[Exercise objective]
Report back every line below that carries the word "sulla".

(Stored data entries)

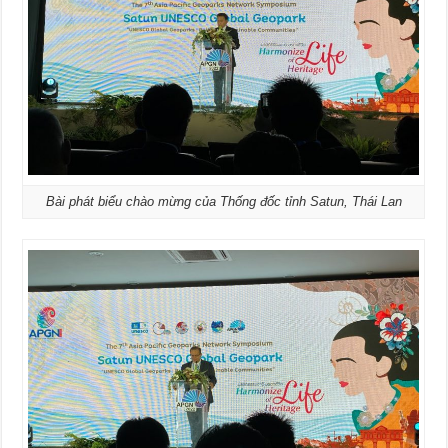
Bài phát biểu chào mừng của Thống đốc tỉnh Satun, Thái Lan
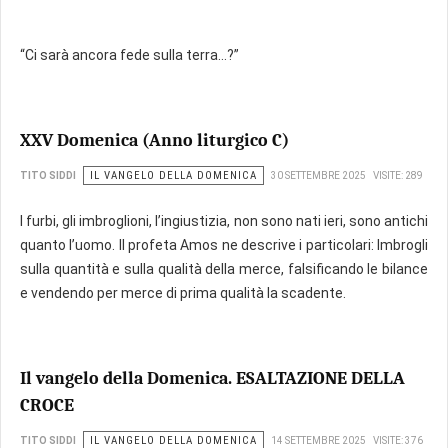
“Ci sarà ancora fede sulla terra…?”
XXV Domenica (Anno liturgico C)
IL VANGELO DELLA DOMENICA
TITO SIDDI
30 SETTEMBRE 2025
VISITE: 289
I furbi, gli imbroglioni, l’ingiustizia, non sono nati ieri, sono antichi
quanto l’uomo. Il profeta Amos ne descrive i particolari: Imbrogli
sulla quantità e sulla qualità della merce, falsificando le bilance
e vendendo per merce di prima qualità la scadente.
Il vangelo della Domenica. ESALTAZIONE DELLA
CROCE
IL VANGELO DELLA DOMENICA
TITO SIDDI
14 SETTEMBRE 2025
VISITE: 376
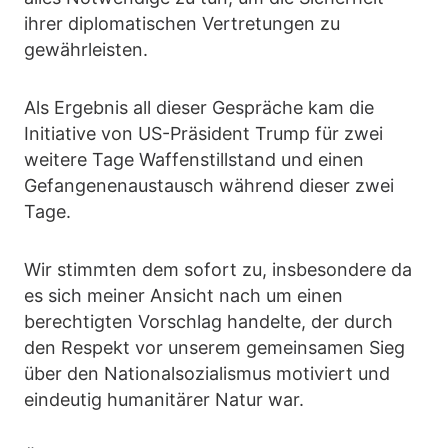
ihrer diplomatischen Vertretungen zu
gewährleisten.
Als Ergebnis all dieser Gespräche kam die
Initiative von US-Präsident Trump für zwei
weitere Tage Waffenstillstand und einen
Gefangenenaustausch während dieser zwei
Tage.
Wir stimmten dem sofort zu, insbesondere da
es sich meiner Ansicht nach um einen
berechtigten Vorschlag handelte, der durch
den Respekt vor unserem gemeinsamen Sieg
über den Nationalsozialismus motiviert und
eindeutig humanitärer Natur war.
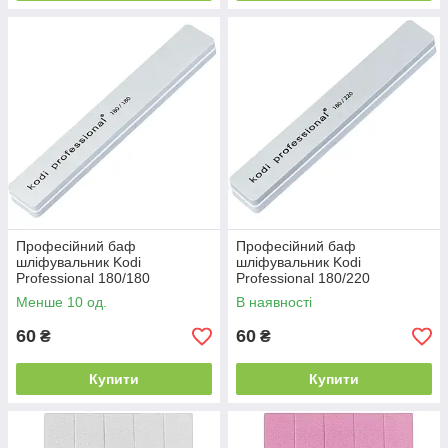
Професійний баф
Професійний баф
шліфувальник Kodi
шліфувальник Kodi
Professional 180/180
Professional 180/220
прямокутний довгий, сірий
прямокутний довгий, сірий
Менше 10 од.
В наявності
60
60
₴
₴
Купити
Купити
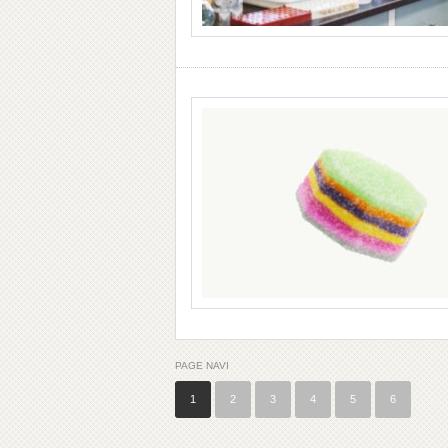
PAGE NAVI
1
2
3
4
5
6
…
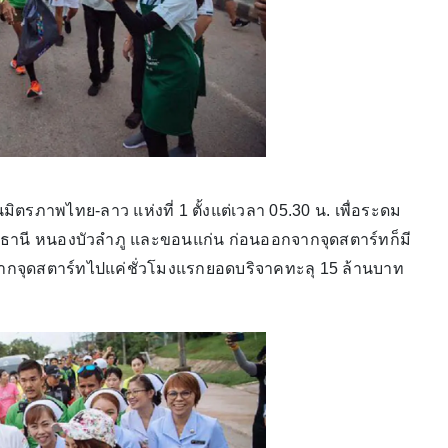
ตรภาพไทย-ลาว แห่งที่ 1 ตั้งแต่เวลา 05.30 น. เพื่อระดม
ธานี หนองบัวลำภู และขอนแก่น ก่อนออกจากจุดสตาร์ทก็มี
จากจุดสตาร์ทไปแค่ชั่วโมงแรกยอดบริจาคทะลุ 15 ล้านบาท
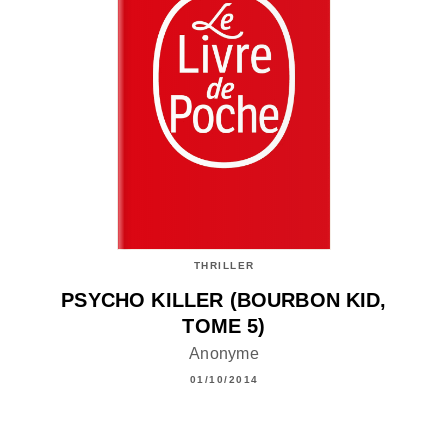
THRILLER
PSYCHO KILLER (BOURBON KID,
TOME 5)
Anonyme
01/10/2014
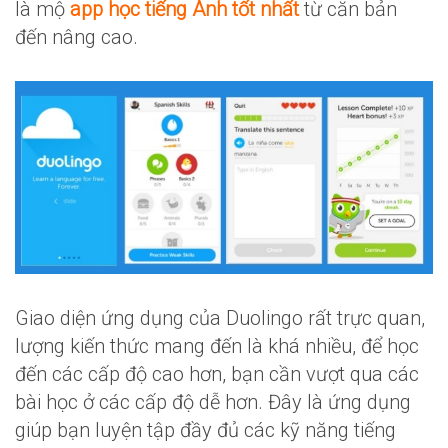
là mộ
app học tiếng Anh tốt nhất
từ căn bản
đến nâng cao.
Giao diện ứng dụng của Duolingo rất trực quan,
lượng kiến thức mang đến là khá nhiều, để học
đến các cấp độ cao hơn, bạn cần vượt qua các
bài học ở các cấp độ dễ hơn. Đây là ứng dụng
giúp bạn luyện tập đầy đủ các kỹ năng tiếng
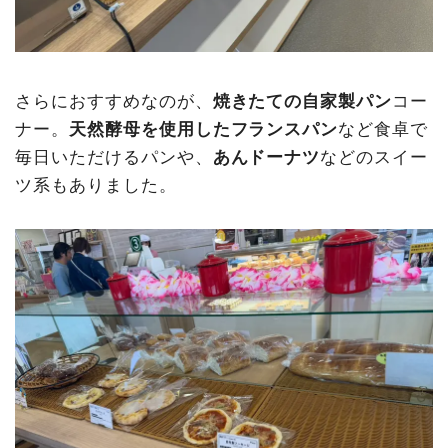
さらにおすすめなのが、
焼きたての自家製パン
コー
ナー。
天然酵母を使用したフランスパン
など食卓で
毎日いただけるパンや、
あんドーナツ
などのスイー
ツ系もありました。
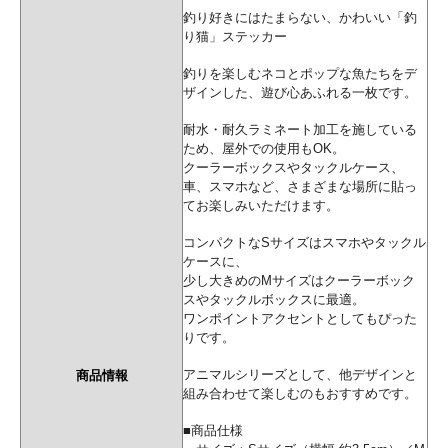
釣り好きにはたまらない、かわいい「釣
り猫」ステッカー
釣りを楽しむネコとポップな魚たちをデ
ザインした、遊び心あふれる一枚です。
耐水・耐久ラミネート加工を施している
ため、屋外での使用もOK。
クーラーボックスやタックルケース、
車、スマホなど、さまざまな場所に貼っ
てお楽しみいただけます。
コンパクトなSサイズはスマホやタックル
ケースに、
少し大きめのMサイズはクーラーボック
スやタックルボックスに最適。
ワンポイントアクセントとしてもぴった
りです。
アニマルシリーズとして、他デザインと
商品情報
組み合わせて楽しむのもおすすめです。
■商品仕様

* * *

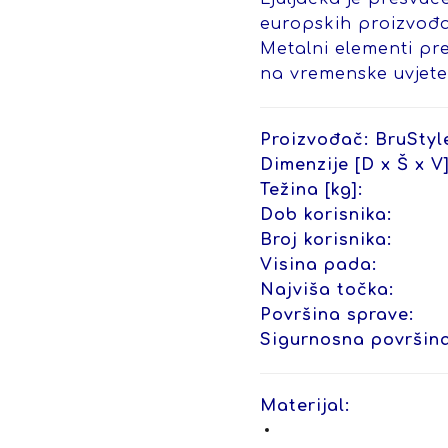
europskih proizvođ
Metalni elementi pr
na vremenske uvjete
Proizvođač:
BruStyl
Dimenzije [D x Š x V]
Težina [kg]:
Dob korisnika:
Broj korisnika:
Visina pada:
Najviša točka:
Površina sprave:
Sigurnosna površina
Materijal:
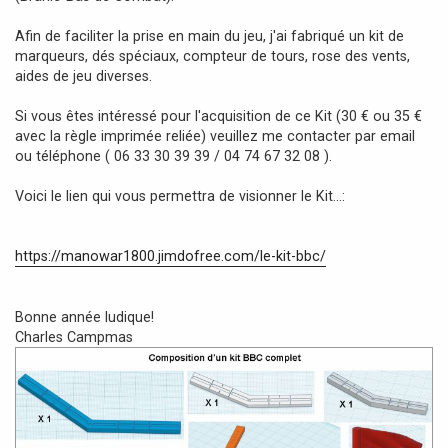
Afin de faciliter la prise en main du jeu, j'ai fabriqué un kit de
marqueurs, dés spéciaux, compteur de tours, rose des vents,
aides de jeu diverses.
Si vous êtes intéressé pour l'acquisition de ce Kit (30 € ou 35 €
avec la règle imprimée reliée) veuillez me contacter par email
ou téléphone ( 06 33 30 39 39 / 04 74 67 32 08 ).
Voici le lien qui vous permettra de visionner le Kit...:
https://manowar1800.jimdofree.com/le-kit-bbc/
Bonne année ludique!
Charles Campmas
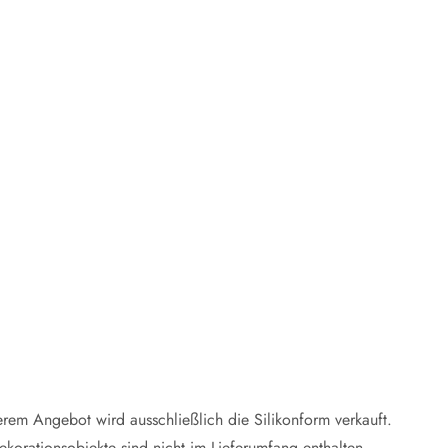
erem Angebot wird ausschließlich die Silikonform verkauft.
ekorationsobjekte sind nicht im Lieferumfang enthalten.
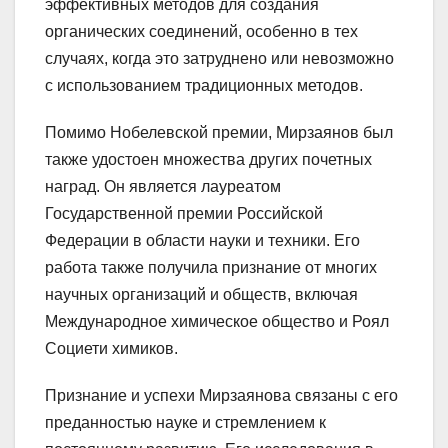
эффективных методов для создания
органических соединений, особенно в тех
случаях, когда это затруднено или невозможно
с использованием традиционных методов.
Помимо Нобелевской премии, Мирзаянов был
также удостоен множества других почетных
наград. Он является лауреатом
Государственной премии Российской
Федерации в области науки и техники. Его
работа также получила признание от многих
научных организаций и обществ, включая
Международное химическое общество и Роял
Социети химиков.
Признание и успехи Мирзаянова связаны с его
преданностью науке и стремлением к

[Task output]
“Ci sarà ancora fede sulla terra…?”
sulla quantità e sulla qualità della merce, falsificando le bilance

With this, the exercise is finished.